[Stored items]
>>>

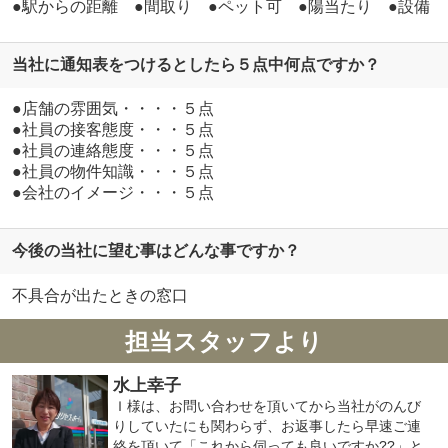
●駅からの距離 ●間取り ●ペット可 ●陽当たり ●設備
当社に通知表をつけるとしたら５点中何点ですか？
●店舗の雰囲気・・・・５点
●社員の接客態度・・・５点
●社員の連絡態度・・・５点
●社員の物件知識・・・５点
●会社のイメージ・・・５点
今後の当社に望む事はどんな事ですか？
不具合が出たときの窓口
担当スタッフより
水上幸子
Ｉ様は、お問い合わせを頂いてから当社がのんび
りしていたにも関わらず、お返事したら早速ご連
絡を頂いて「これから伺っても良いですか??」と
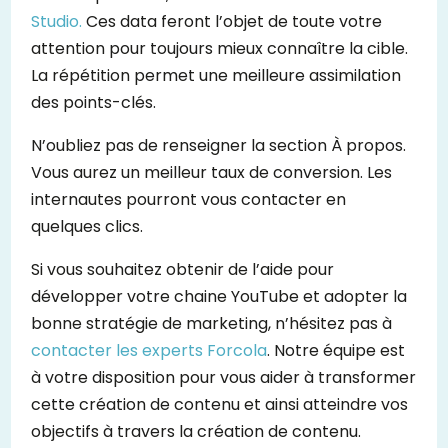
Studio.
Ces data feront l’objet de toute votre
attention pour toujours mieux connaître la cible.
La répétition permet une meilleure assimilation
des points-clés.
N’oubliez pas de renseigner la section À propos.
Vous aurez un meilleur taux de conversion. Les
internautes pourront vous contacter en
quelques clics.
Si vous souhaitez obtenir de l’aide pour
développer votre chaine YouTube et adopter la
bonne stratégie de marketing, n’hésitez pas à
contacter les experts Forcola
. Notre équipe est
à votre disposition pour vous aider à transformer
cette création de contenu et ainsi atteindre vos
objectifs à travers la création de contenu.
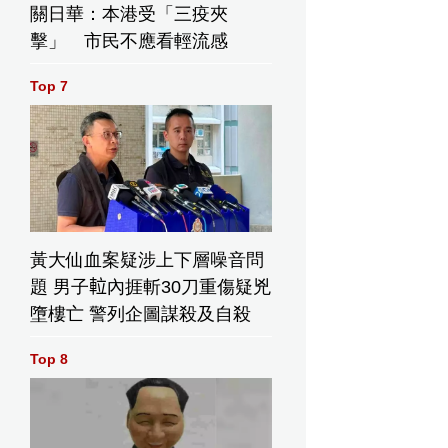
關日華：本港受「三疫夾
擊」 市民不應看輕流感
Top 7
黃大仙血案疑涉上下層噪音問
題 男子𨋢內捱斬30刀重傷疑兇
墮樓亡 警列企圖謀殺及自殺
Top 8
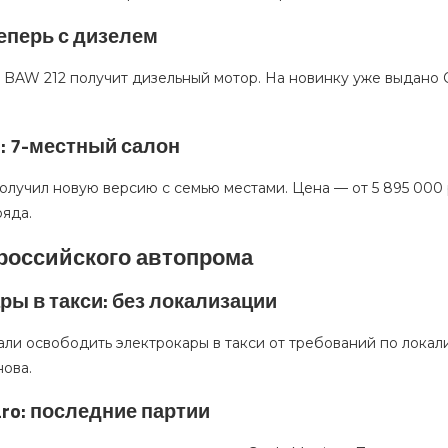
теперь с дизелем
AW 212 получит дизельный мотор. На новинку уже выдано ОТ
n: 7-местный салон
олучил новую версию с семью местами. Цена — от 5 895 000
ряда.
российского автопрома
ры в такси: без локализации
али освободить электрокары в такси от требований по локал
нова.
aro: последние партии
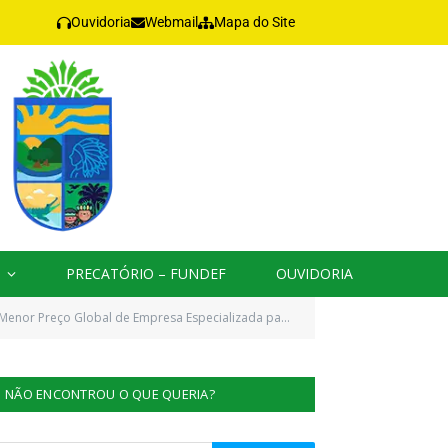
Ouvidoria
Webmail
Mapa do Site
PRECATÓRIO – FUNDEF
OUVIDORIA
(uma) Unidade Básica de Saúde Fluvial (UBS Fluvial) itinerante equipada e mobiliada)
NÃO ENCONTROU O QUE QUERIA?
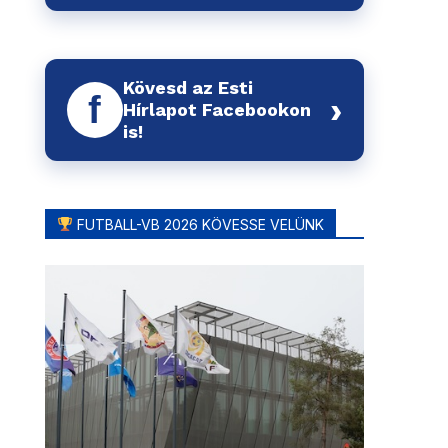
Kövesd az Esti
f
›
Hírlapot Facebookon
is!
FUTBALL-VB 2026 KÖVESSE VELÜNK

<<<

• [Problem to solve]
Drop the images, then copy the data exactly.

• [Answer for the task]
●駅からの距離 ●間取り ●ペット可 ●陽当たり ●設備
当社に通知表をつけるとしたら５点中何点ですか？
●店舗の雰囲気・・・・５点
●社員の接客態度・・・５点
●社員の連絡態度・・・５点
●社員の物件知識・・・５点
●会社のイメージ・・・５点
今後の当社に望む事はどんな事ですか？
不具合が出たときの窓口
担当スタッフより
水上幸子
Ｉ様は、お問い合わせを頂いてから当社がのんび
りしていたにも関わらず、お返事したら早速ご連
絡を頂いて「これから伺っても良いですか??」と
Studio.
Ces data feront l’objet de toute votre
attention pour toujours mieux connaître la cible.
La répétition permet une meilleure assimilation
des points-clés.
N’oubliez pas de renseigner la section À propos.
Vous aurez un meilleur taux de conversion. Les
internautes pourront vous contacter en
quelques clics.
Si vous souhaitez obtenir de l’aide pour
développer votre chaine YouTube et adopter la
bonne stratégie de marketing, n’hésitez pas à
contacter les experts Forcola
. Notre équipe est
à votre disposition pour vous aider à transformer
cette création de contenu et ainsi atteindre vos
objectifs à travers la création de contenu.
關日華：本港受「三疫夾
擊」 市民不應看輕流感
Top 7
黃大仙血案疑涉上下層噪音問
題 男子𨋢內捱斬30刀重傷疑兇
墮樓亡 警列企圖謀殺及自殺
Top 8
теперь с дизелем
AW 212 получит дизельный мотор. На новинку уже выдано ОТ
n: 7-местный салон
олучил новую версию с семью местами. Цена — от 5 895 000
ряда.
российского автопрома
ры в такси: без локализации
али освободить электрокары в такси от требований по локал
нова.
aro: последние партии
Ouvidoria
Webmail
Mapa do Site
PRECATÓRIO – FUNDEF
OUVIDORIA
(uma) Unidade Básica de Saúde Fluvial (UBS Fluvial) itinerante equipada e mobiliada)
NÃO ENCONTROU O QUE QUERIA?
Kövesd az Esti
f
›
Hírlapot Facebookon
is!
FUTBALL-VB 2026 KÖVESSE VELÜNK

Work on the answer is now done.